L'interdiction de la discrimination

À la suite de la deuxième guerre mondiale, l'interdiction de la discrimination a pris une place majeure aux Nations Unies. En 1948, la Déclaration universelle des droits de l'homme proclamait que toute personne a «droit à une protection égale contre toute discrimination qui violerait la présente Déclaration» (art. 7). C'est seulement une déclaration, ce qui veut dire a priori qu'elle n'est pas contraignante, mais, en réalité, elle a partiellement acquis le statut de droit international coutumier.

Les deux principaux traités internationaux sur les droits de l'homme ont été adoptés en 1966. Ce sont le Pacte international relatif aux droits civils et politiques et le Pacte international relatif aux droits économiques, sociaux et culturels. Selon le premier de ces textes, les Etats parties «s'engagent à respecter et à garantir à tous les individus se trouvant sur leur territoire et relevant de leur compétence les droits reconnus dans le présent Pacte, sans distinction aucune, notamment de race, de couleur, de sexe, de langue, de religion, d'opinion politique ou de toute autre opinion, d'origine nationale ou sociale, de fortune, de naissance ou de toute autre situation» (art. 2) et «la loi doit interdire toute discrimination et garantir à toutes les personnes une protection égale et efficace contre la discrimination» (art. 26).

Dans les pays du Conseil de l'Europe, c'est toutefois un autre texte qui est central, la Convention européenne des droits de l'homme de 1950. «La jouissance des droits et libertés reconnus dans la présente Convention doit être assurée, sans distinction aucune, fondée notamment sur le sexe, la race, la couleur, la religion, les opinions politiques ou toutes autres opinions, l'origine nationale ou sociale, l'appartenance à une minorité nationale, la fortune, la naissance ou toute autre situation» (art. 14) (1). Son importance s'explique surtout par le fait qu'elle a institué une Cour européenne des droits de l'homme (art. 19 à 51) qui joue un rôle fondamental dans la protection des droits de l'homme dans la région. 

Ces textes sont essentiels, mais sont-ils toujours appliqués ? Dans le cas de la Palestine, ce n'est pas sûr.

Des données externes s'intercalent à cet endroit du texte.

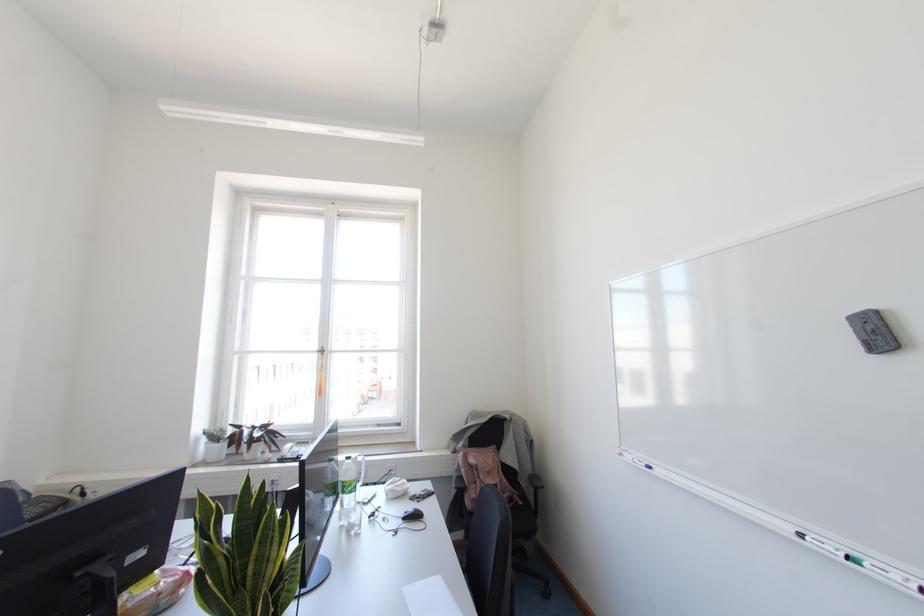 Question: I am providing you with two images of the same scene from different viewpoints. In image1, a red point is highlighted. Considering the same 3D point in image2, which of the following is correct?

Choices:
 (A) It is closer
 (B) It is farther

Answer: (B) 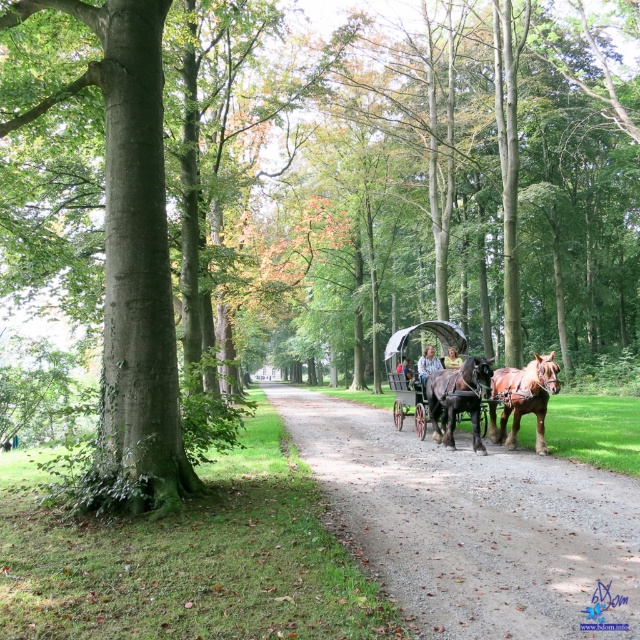 Question: Which of the following is the closest to the observer?

Choices:
 (A) light brown leather jacket at center
 (B) light blue denim jacket at center
 (C) brown glossy horse at center
 (D) brown glossy horse at right

Answer: (C)

Question: Among these objects, which one is farthest from the camera?

Choices:
 (A) light brown leather jacket at center
 (B) brown glossy horse at center

Answer: (A)

Question: Which of the following is the closest to the observer?

Choices:
 (A) click(452, 396)
 (B) click(406, 372)
 (C) click(412, 388)

Answer: (A)

Question: Can you confirm if gravel path at center is positioned below brown glossy horse at center?

Choices:
 (A) yes
 (B) no

Answer: (A)

Question: Is shiny black carriage at center above light brown leather jacket at center?

Choices:
 (A) yes
 (B) no

Answer: (A)

Question: Can you confirm if shiny black carriage at center is positioned to the right of light blue denim jacket at center?

Choices:
 (A) no
 (B) yes

Answer: (B)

Dans un article récent, l'UJFP (l'Union juive française pour la paix) a relaté que la réalisatrice palestinienne Mai Masri avait été invitée par France-Inter pour parler dans l'émission L'Heure bleue de son dernier film, 3000 Nuits, qui décrit la vie de prisonnières politiques palestiniennes dans une prison israélienne, mais la productrice a décidé d'inviter également une réalisatrice israélienne, Yaelle Kayam, puis, finalement, d'inviter seulement cette dernière (2).

Cet incident ne serait que cela, un incident, s'il n'était pas la manifestation d'une tendance constante. Dans son article, l'UJFP s'élève avec vigueur contre ce processus «d'éradication et d'invisibilisation du peuple palestinien».

Et, effectivement, j'ai suivi un grand nombre d'émissions de radio et de télévision sur le conflit israélo-palestinien, et je ne me souviens pas d'un seul cas où l'on aurait vu, par exemple, trois intervenants pro-palestiniens face à deux pro-israéliens. C'est invariablement le contraire. 

La situation est la même dans le téléjournal. J'y ai souvent vu les porte-parole du gouvernement israélien interrogés par les journalistes, mais rarement les porte-parole palestiniens.

On peut se demander si on n'a pas affaire à une violation du droit. Les stations de radio et les chaînes de télévision publiques sont des autorités publiques et, en tant que telles, elles ont l'obligation de respecter l'interdiction de la discrimination. Si elles accordent plus de temps de parole aux intervenants pro-israéliens qu'aux pro-palestiniens et que ce déséquilibre est systématique, on voit mal comment cela pourrait être compatible avec l'obligation de l'État d'assurer la non-discrimination.

(1) La limitation de cette protection aux droits et libertés inventoriés dans la Convention a été supprimée dans le Protocole 12, mais seule une partie des membres du Conseil de l'Europe a ratifié ce texte.
(2) Bureau national de l'UJFP, «La Palestine gommée du paysage, même audivisuel ?», Union juive française pour la paix (UJFP), www.ujfp.org, 5/1/2017.